**Exercise objective**
Below is a listing; write it out exactly and drop any images from it.

**Source material**
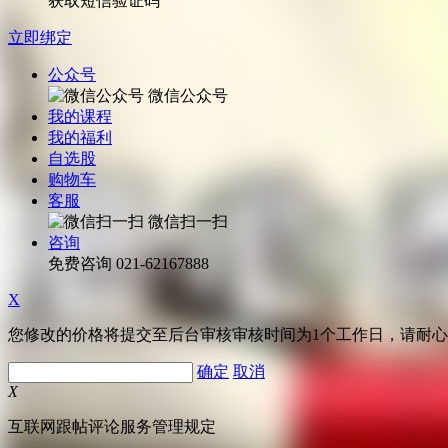
获取短信验证码
立即绑定
公众号
微信公众号
我的课程
我的福利
自选股
购物车
客服
微信扫一扫
咨询
免费咨询
021-62167888
X
您修改的价格将提交至后台审核审核时间为1个工作日，请耐
确定
取消
X
互联网跟帖评论服务管理规定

**Response to this exercise**
获取短信验证码
立即绑定
公众号
微信公众号
我的课程
我的福利
自选股
购物车
客服
微信扫一扫
咨询
免费咨询
021-62167888
X
您修改的价格将提交至后台审核审核时间为1个工作日，请耐
确定
取消
X
互联网跟帖评论服务管理规定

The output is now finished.